Por Redacción
Ciudad de Mexico, 17 de marzo de 2026.- Cuba enfrentó este martes una jornada crítica con un apagón total de su sistema eléctrico nacional, un sismo de 5.8 grados y un cruce de declaraciones entre su gobierno y autoridades estadounidenses. El embajador de Cuba en México, Eugenio Martínez Enríquez, calificó de “irrespetuosas” las expresiones del embajador estadounidense Ronald Johnson, quien días antes pidió a México no apoyar al gobierno cubano.

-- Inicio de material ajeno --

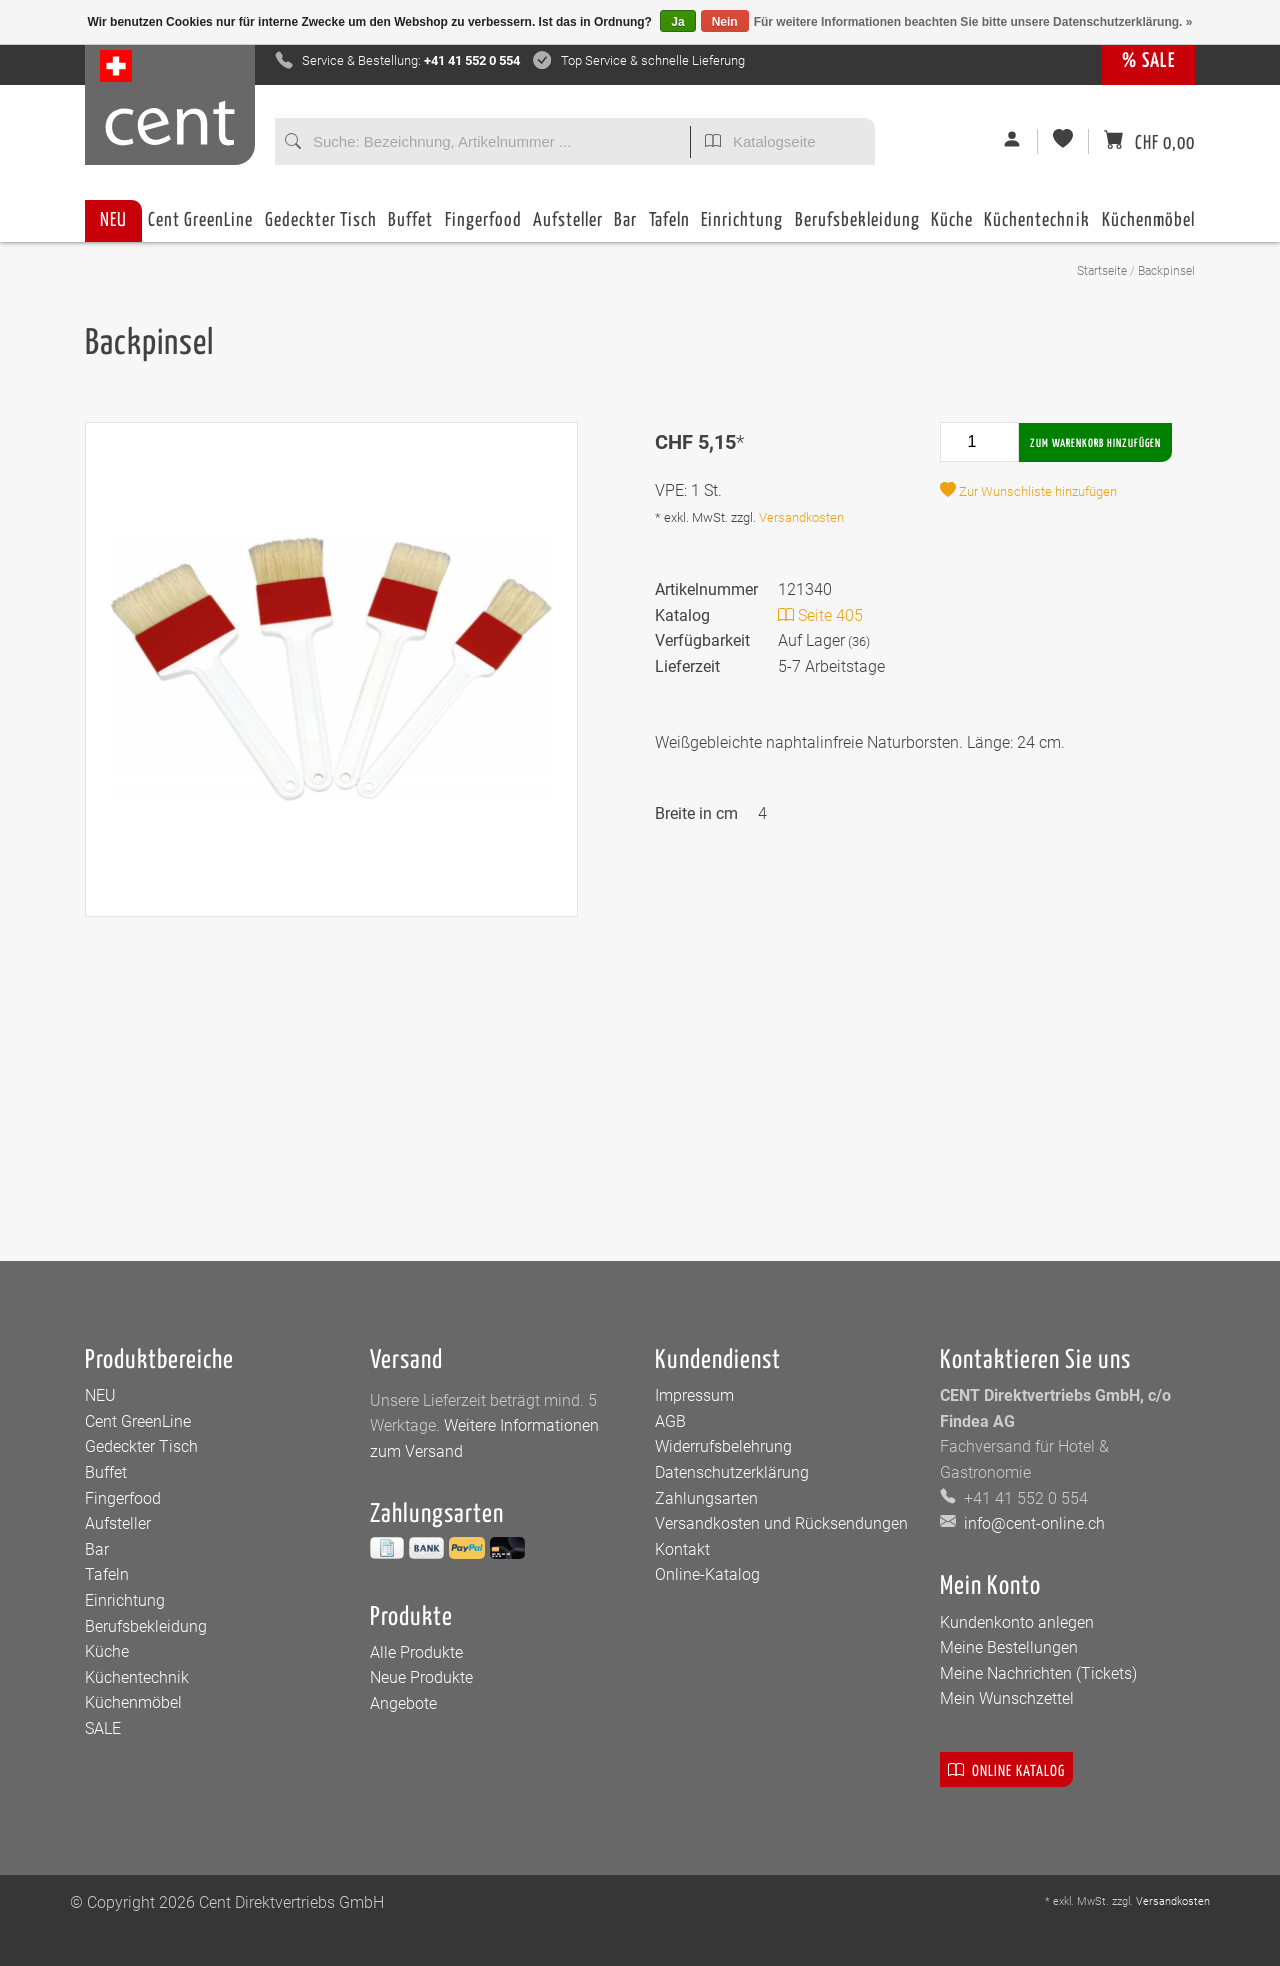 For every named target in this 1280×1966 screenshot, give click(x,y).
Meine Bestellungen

El conflicto verbal se dio mientras el Ministerio de Energía y Minas de la isla reportaba una desconexión total del Sistema Electroenergético Nacional, cuya causa aún se investiga, y el Servicio Sismológico registraba un temblor en la provincia de Guantánamo, sin daños reportados.
La crisis energética se produce en un contexto de extrema vulnerabilidad del sistema eléctrico cubano, que opera con apenas 3 de sus 16 unidades termoeléctricas, generando unos 685 megavatios frente a una demanda que supera los 3 mil megavatios. En La Habana, solo el 45% de los clientes tenía servicio eléctrico antes del colapso total. El viceprimer ministro Oscar Pérez-Oliva Fraga anunció una apertura “histórica” a inversiones privadas de estadounidenses y cubanos en el exterior en sectores como infraestructura y banca, medida que fue elogiada por la presidenta mexicana Claudia Sheinbaum.
Sin embargo, la postura desde Washington fue de confrontación. El expresidente Donald Trump afirmó en un acto público que tendría “el honor de tomar Cuba” para liberarla, describiendo a la nación como debilitada. Por su parte, el senador Marco Rubio calificó de insuficientes las reformas económicas anunciadas por La Habana y abogó por un cambio de régimen. Estas declaraciones contrastan con la defensa que hizo Sheinbaum de las donaciones voluntarias a Cuba a través de una asociación civil, señalando que la solidaridad mexicana con la isla es un principio de política exterior.
El embajador cubano Martínez Enríquez atribuyó las declaraciones del embajador Johnson a la “molestia” por la postura solidaria de México. El diplomático reiteró que el bloqueo económico de Estados Unidos, vigente desde 1962, es la principal causa de las dificultades que enfrenta la isla, incluyendo la crisis energética agravada por restricciones al suministro de combustible. La tensión se enmarca en un periodo de 18 meses con múltiples apagones generalizados en Cuba.
Mientras las autoridades cubanas trabajan en la lenta recuperación del servicio eléctrico y evalúan si el sismo de 5.8 grados, localizado a 37 kilómetros al sureste de Imías y a 20 kilómetros de profundidad, tuvo alguna relación con la falla, el escenario político se mantiene polarizado. La apertura económica anunciada por La Habana busca capital externo para modernizar infraestructuras críticas, pero choca con la retórica de actores clave en Washington que promueven un endurecimiento de la presión. La situación deja a la población cubana en medio de una crisis de servicios básicos y una disputa geopolítica que parece lejos de resolverse.